Data Source Profiling Processes

In a variety of embodiments, data source profiling processes include characterizing the similarity between data sources in terms of their factuality of reporting and political bias. In order to determine similar data sources, a variety of metadata, including audience similarity can be used. In particular, if an audience has a common interest in some data sources, then those data sources are likely similar in some respects. Similar data sources can be used to generate a source similarity graph for a data source that identifies data sources that are similar to and/or different from the data source. The data source can be classified based on the source similarity graph and notifications can be provided that indicate the determined classification. In a variety of embodiments, the metadata for a data source includes a variety of user engagement statistics in order to better model the relationships between data sources.
FIG. 3A illustrates a flowchart of a process for classifying a data source in accordance with an example embodiment of the present disclosure. The process 300 includes obtaining (310) a target data source. In many embodiments, a data source is obtained using a reference, such as a the Uniform Resource Locator (URL), that can be used to locate and/or access the data source via a network. However, any indication of a data source, such as an Internet Protocol (IP) address, can be used to identify the target data source in accordance with embodiments of the invention.

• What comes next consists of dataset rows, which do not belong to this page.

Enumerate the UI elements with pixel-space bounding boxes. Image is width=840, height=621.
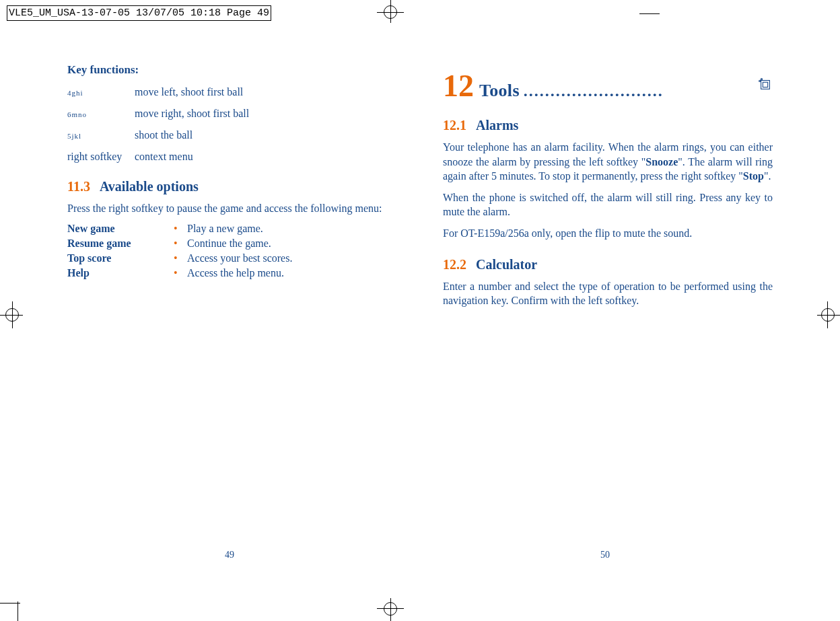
key-desc: move left, shoot first ball	[135, 86, 404, 98]
svg-rect-1	[763, 82, 767, 87]
snooze-label: Snooze	[645, 156, 678, 168]
option-name: Help	[67, 267, 174, 279]
key-row: 6mno move right, shoot first ball	[67, 108, 404, 120]
bleed-mark	[18, 601, 18, 621]
section-paragraph: Enter a number and select the type of op…	[443, 279, 773, 308]
section-heading-11-3: 11.3Available options	[67, 179, 404, 194]
section-heading-12-2: 12.2Calculator	[443, 257, 773, 272]
crop-mark-top	[377, 0, 404, 23]
crop-mark-right	[817, 301, 840, 328]
chapter-number: 12	[443, 71, 474, 102]
option-desc: Access the help menu.	[187, 267, 404, 279]
key-desc: shoot the ball	[135, 129, 404, 141]
section-heading-12-1: 12.1Alarms	[443, 118, 773, 133]
option-desc: Play a new game.	[187, 223, 404, 235]
bullet-icon: •	[174, 223, 187, 235]
key-row: 5jkl shoot the ball	[67, 129, 404, 141]
crop-mark-bottom	[377, 598, 404, 621]
page-right: 12 Tools .......................... 12.1…	[443, 71, 773, 315]
option-desc: Access your best scores.	[187, 252, 404, 264]
crop-mark-left	[0, 301, 23, 328]
key-desc: context menu	[135, 151, 404, 163]
bullet-icon: •	[174, 238, 187, 250]
section-number: 12.2	[443, 257, 466, 272]
option-desc: Continue the game.	[187, 238, 404, 250]
section-title: Calculator	[476, 257, 537, 272]
section-paragraph: Your telephone has an alarm facility. Wh…	[443, 140, 773, 184]
section-number: 12.1	[443, 118, 466, 133]
page-left: Key functions: 4ghi move left, shoot fir…	[67, 63, 404, 282]
prepress-header: VLE5_UM_USA-13-07-05 13/07/05 10:18 Page…	[7, 5, 271, 21]
bullet-icon: •	[174, 267, 187, 279]
option-row: Help • Access the help menu.	[67, 267, 404, 279]
page-number-left: 49	[225, 550, 234, 560]
option-name: New game	[67, 223, 174, 235]
section-paragraph: For OT-E159a/256a only, open the flip to…	[443, 226, 773, 241]
key-4-icon: 4ghi	[67, 89, 83, 97]
bullet-icon: •	[174, 252, 187, 264]
page-number-right: 50	[600, 550, 610, 560]
section-number: 11.3	[67, 179, 90, 194]
key-functions-heading: Key functions:	[67, 63, 404, 77]
option-row: Top score • Access your best scores.	[67, 252, 404, 264]
option-name: Top score	[67, 252, 174, 264]
tools-icon	[758, 77, 773, 96]
key-5-icon: 5jkl	[67, 132, 81, 140]
stop-label: Stop	[743, 170, 764, 182]
section-intro: Press the right softkey to pause the gam…	[67, 201, 404, 216]
chapter-dots: ..........................	[524, 82, 664, 100]
chapter-heading: 12 Tools ..........................	[443, 71, 773, 102]
key-row: right softkey context menu	[67, 151, 404, 163]
section-title: Alarms	[476, 118, 518, 133]
key-right-softkey: right softkey	[67, 151, 135, 163]
bleed-mark	[639, 13, 660, 14]
svg-rect-0	[761, 81, 770, 89]
key-6-icon: 6mno	[67, 110, 87, 118]
key-row: 4ghi move left, shoot first ball	[67, 86, 404, 98]
key-desc: move right, shoot first ball	[135, 108, 404, 120]
section-paragraph: When the phone is switched off, the alar…	[443, 190, 773, 219]
option-row: Resume game • Continue the game.	[67, 238, 404, 250]
option-row: New game • Play a new game.	[67, 223, 404, 235]
section-title: Available options	[100, 179, 199, 194]
chapter-title: Tools	[479, 81, 520, 101]
option-name: Resume game	[67, 238, 174, 250]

Metadata can be determined (312). The metadata for a particular data source can include a variety of data including audience data, a visitor profile, traffic data, bounce rate, link scores, viewing behavior data, and the like. In particular, the metadata can be used to provide an accurate characterization of a data source and identify similar data sources within a data source database. A variety of processes for generating a node for a data source are described herein, particularly with respect to FIG. 4 . A variety of processes for determining a variety of metadata for a data source are described herein, particularly with respect to FIG. 5 .
A source similarity graph can be generated (314). The source similarity graph identifies data sources that are similar to the target data source. In a variety of embodiments, the similar data sources are determined based on the metadata associated with each data source. Turning now to FIG. 3B, a conceptual illustration of a source similarity graph in accordance with an example embodiment of the present disclosure is shown. The source similarity graph 340 includes a target node 342, a set of similar nodes 344, and a neutral node 346. Each of the similar nodes 344 and the neutral node 346 are connected to the target node 342 via an edge 345 indicating that a relationship exists between the data sources; the relationship based on the metadata associated with the data sources and/or obtained from a third-party database as described herein. In a variety of embodiments, each of the similar nodes 344 can be used to classify the target node 342, while the neutral node 346 will be excluded from the classification. In several embodiments, each node can be weighted with respect to the target node 342 (e.g. based on if the node is similar, neutral, or different) and the weights can be used in classifying the target node 342 as appropriate. A variety of processes for generating a source similarity graph are described herein, particularly with respect to FIG. 6 .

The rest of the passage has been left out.